NASA, Stanford Hacked by Software Scammers

Shady online salesmen offering cheap Adobe software have hacked into several Web pages belonging to NASA and Stanford University.

Armed with knockoff Adobe products, the hackers compromised pages on NASA's Jet Propulsion Laboratory website, technology site Computerworld reported.

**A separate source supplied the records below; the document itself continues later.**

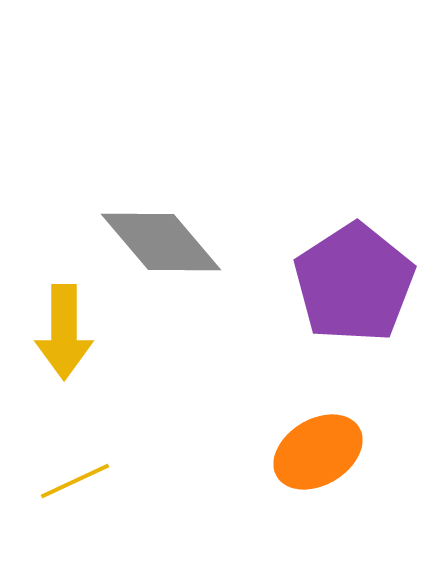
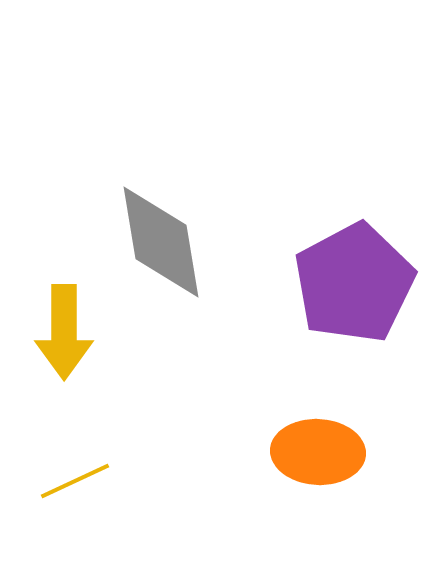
gray diamond: rotated 31 degrees clockwise
purple pentagon: rotated 5 degrees clockwise
orange ellipse: rotated 34 degrees clockwise
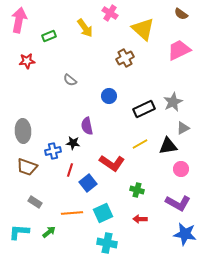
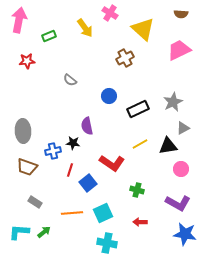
brown semicircle: rotated 32 degrees counterclockwise
black rectangle: moved 6 px left
red arrow: moved 3 px down
green arrow: moved 5 px left
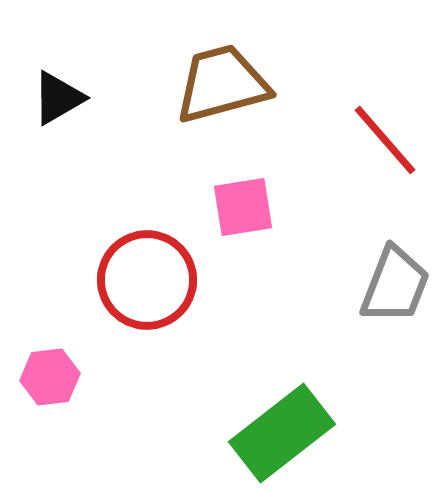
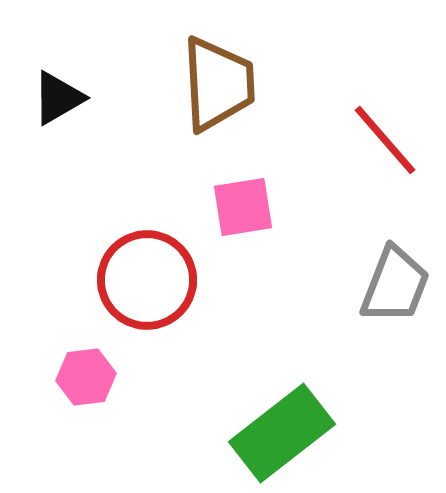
brown trapezoid: moved 4 px left; rotated 102 degrees clockwise
pink hexagon: moved 36 px right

The online attack occurred just days before NASA's final launch of the shuttle Endeavor, scheduled for May 16.

The affected pages included barrages of "nonsense text" and interest-generating keywords, such as "Edit buy adobe premiere pro cs4 some callouts and balloons to make this time it took you and saved you a long time," Computerworld reported.

To help drive traffic to their rigged pages, the cyberscammers employed the effective tool of search engine poisoning, by which they tricked Google into ranking their manipulated pages at the top of its rankings.

With NASA's impending launch, the scammers certainly knew NASA's website would be generating lots of traffic, which, they hoped, would turn into lots of sales.

Virtually anytime there is an event of widespread significance, from the Japanese tsunami to Osama bin Laden's death, online scam artists are at the ready with an arsenal of clever tricks to fleece curious and unsuspecting Web users.

NASA's scrubbed its website yesterday (May 9), but Computerworld reports that the other targets of this cybersales pitch, which also included Web pages belonging to Syracuse and Northeastern Universities, still have not.

Calls to NASA, Stanford, Syracuse and Northeastern were not returned.